Toni Mueller wrote:
Hi,

On Tue, 20.02.2007 at 12:33:17 -0500, Daniel Ouellet <[EMAIL PROTECTED]> wrote:
* Use a non-forking server.
???

I've been hit by guys who simply exhausted the maximum number of
processes I configured with Apache. What limits do you usually have?

I am still very conservative and could increase it more, but choose not to.

# sysctl kern.maxproc
kern.maxproc=1024

Never needed to increase more then that after all protections are in place. I use 768 limit for apache, need to change the default and recompile, but real easy to do.

This was effectively a DoS against all other users. Whether
intentionally or by accident, I can't say right now, but all
non-forking servers I'm aware of have a much slower memory consumption
rate.

Memory consumption is not really max process, nor forking limits, unless you run very limited memory servers.

Also, one situation describe before as well is that DDoS send lots of connections to your server, but they do not process the content of the reply, meaning they don't call all the images, etc that a regular requests would do. Example one request from IE on a site can results in 20 stream back from the server as one attack still get one stream in reply. So, with proper limits on connection and blocking in place, you are good to go.

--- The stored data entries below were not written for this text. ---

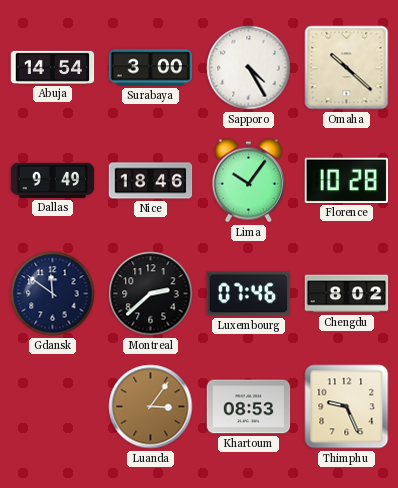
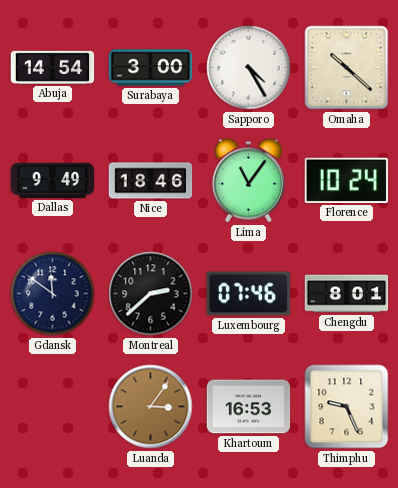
Lima: 10:06 -> 11:06
Florence: 10:28 -> 10:24
Chengdu: 8:02 -> 8:01
Khartoum: 08:53 -> 16:53
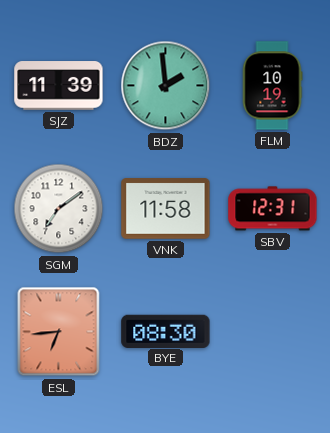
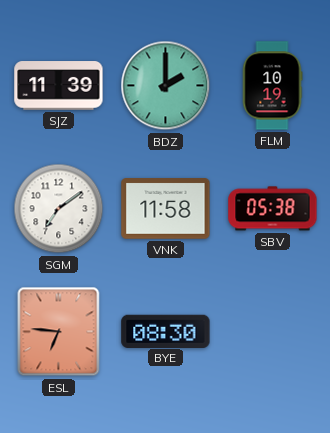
BDZ: 1:59 -> 2:00
SBV: 12:31 -> 05:38
ESL: 6:44 -> 6:46
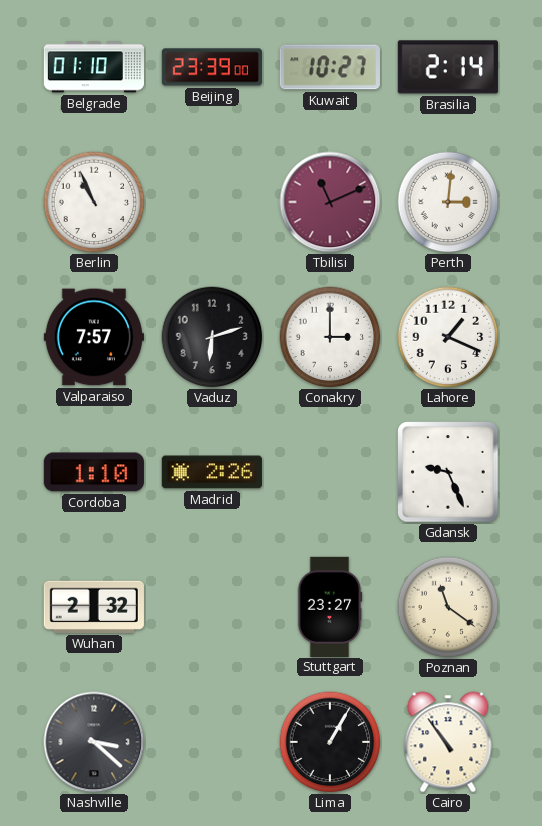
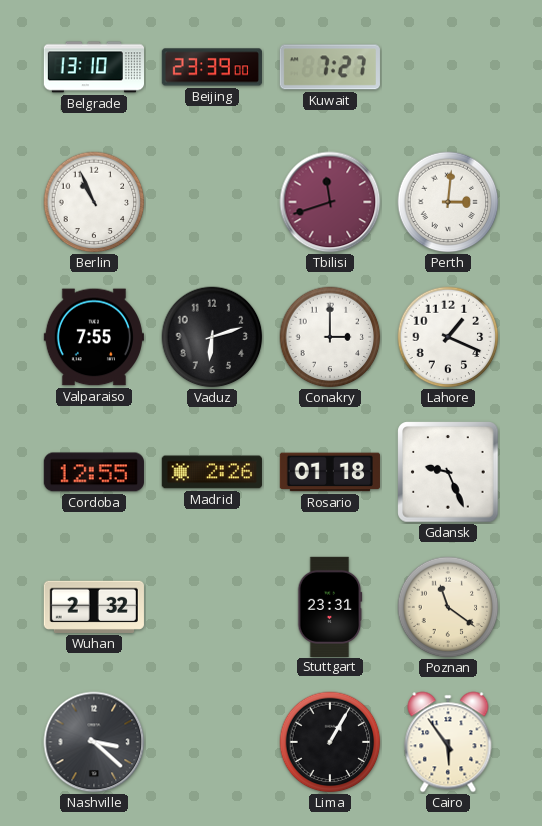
Belgrade: 01:10 -> 13:10
Kuwait: 10:27 -> 7:27
Brasilia: 2:14 -> none
Tbilisi: 11:11 -> 11:42
Valparaiso: 7:57 -> 7:55
Cordoba: 1:10 -> 12:55
Rosario: none -> 01:18
Stuttgart: 23:27 -> 23:31
Cairo: 10:54 -> 5:54
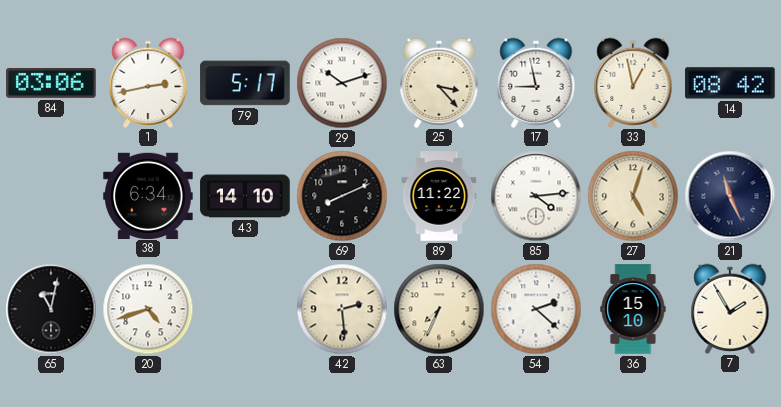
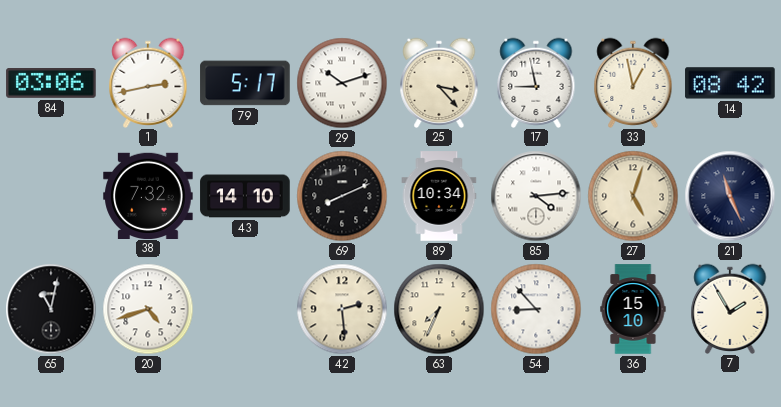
38: 6:34 -> 7:32
89: 11:22 -> 10:34
54: 2:22 -> 8:53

May be your KeepAliveTimeout in httpd.conf is to high. I reduce mine from the default one. This free more forking process sooner.

You can also change the value of:

MinSpareServers
MaxSpareServers

To fit your server needs and reduce the time spend in start/stop new one. All depend on your traffic.

PF can handle rate limit pretty well, just increase your table size if you reach the limit of them and be aggressive optimization:

Yes. I was already using it with good success.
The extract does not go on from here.